Automatic Differentiation

Understanding how Optyx computes gradients
Published

February 8, 2026

1 Introduction

Optyx uses symbolic differentiation to compute gradients automatically. This tutorial explains:

  • How symbolic differentiation works
  • Computing gradients, Jacobians, and Hessians
  • Why automatic gradients matter for optimization
  • Performance considerations

2 Why Gradients Matter

Optimization algorithms like SLSQP need derivatives to find the direction of steepest descent:

\[ x_{k+1} = x_k - \alpha \nabla f(x_k) \]
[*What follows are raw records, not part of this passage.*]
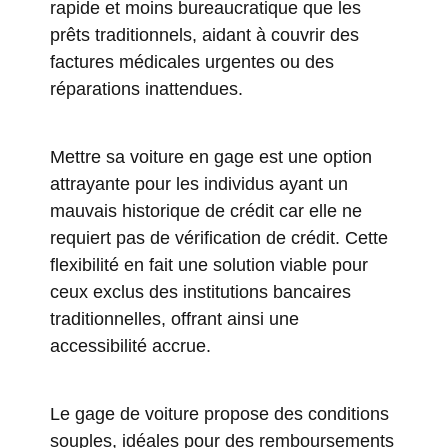
rapide et moins bureaucratique que les
prêts traditionnels, aidant à couvrir des
factures médicales urgentes ou des
réparations inattendues.
Mettre sa voiture en gage est une option
attrayante pour les individus ayant un
mauvais historique de crédit car elle ne
requiert pas de vérification de crédit. Cette
flexibilité en fait une solution viable pour
ceux exclus des institutions bancaires
traditionnelles, offrant ainsi une
accessibilité accrue.
Le gage de voiture propose des conditions
souples, idéales pour des remboursements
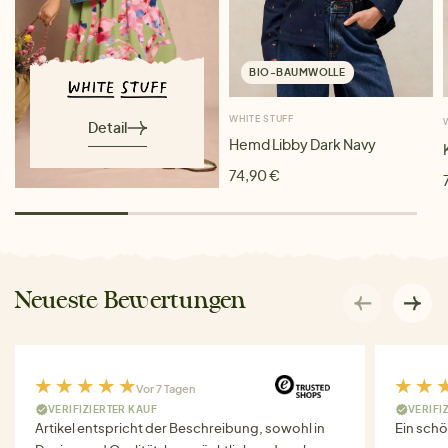
BIO-BAUMWOLLE
WHITE STUFF
Detail
Hemd Libby Dark Navy
74,90 €
Neueste Bewertungen
Vor 7 Tagen
VERIFIZIERTER KAUF
VERIFI
Artikel entspricht der Beschreibung, sowohl in
Ein schö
Without gradients, solvers must estimate them numerically (slow and inaccurate). Optyx provides exact gradients automatically.


3 Computing Gradients

3.1 Single Variable

from optyx import Variable
from optyx.core.autodiff import gradient

x = Variable("x")

# f(x) = x³ + 2x² - 5x + 3
f = x**3 + 2*x**2 - 5*x + 3

# f'(x) = 3x² + 4x - 5
df = gradient(f, x)

# Evaluate at x = 2
print(f"f(2) = {f.evaluate({'x': 2.0})}")
print(f"f'(2) = {df.evaluate({'x': 2.0})}")
f(2) = 9.0
f'(2) = 15.0

3.2 Verify Analytically

For \(f(x) = x^3 + 2x^2 - 5x + 3\):

\[ f'(x) = 3x^2 + 4x - 5 \]

At \(x = 2\): \[ f'(2) = 3(4) + 4(2) - 5 = 12 + 8 - 5 = 15 \checkmark \]


4 Multivariable Gradients

4.1 Partial Derivatives

from optyx import Variable
from optyx.core.autodiff import gradient

x = Variable("x")
y = Variable("y")

# f(x, y) = x² + xy + y²
f = x**2 + x*y + y**2

# Partial derivatives
df_dx = gradient(f, x)  # 2x + y
df_dy = gradient(f, y)  # x + 2y

vals = {'x': 3.0, 'y': 2.0}
print(f"∂f/∂x at (3,2) = {df_dx.evaluate(vals)}")  # 2(3) + 2 = 8
print(f"∂f/∂y at (3,2) = {df_dy.evaluate(vals)}")  # 3 + 2(2) = 7
∂f/∂x at (3,2) = 8.0
∂f/∂y at (3,2) = 7.0

4.2 Gradient Vector

from optyx import Variable
from optyx.core.autodiff import gradient
import numpy as np

x = Variable("x")
y = Variable("y")

f = x**2 + x*y + y**2

# Build gradient vector
grad = [gradient(f, x), gradient(f, y)]

# Evaluate
vals = {'x': 3.0, 'y': 2.0}
grad_vec = np.array([g.evaluate(vals) for g in grad])
print(f"∇f(3,2) = {grad_vec}")
∇f(3,2) = [8. 7.]

5 Transcendental Functions

Optyx handles derivatives of transcendental functions:

from optyx import Variable, sin, cos, exp, log
from optyx.core.autodiff import gradient

x = Variable("x")

# d/dx sin(x) = cos(x)
print(f"d/dx sin(x) at π/4: {gradient(sin(x), x).evaluate({'x': 0.785}):.4f}")
print(f"cos(π/4):           {cos(x).evaluate({'x': 0.785}):.4f}")

# d/dx exp(x) = exp(x)
print(f"\nd/dx exp(x) at 1: {gradient(exp(x), x).evaluate({'x': 1.0}):.4f}")
print(f"exp(1):           {exp(x).evaluate({'x': 1.0}):.4f}")

# d/dx log(x) = 1/x
print(f"\nd/dx log(x) at 2: {gradient(log(x), x).evaluate({'x': 2.0}):.4f}")
print(f"1/2:              {0.5:.4f}")
d/dx sin(x) at π/4: 0.7074
cos(π/4):           0.7074

d/dx exp(x) at 1: 2.7183
exp(1):           2.7183

d/dx log(x) at 2: 0.5000
1/2:              0.5000

6 Chain Rule

Optyx automatically applies the chain rule:

from optyx import Variable, sin, exp
from optyx.core.autodiff import gradient

x = Variable("x")

# f(x) = sin(exp(x))
# f'(x) = cos(exp(x)) · exp(x)
f = sin(exp(x))
df = gradient(f, x)

val = df.evaluate({'x': 0.5})
print(f"d/dx sin(exp(x)) at 0.5 = {val:.4f}")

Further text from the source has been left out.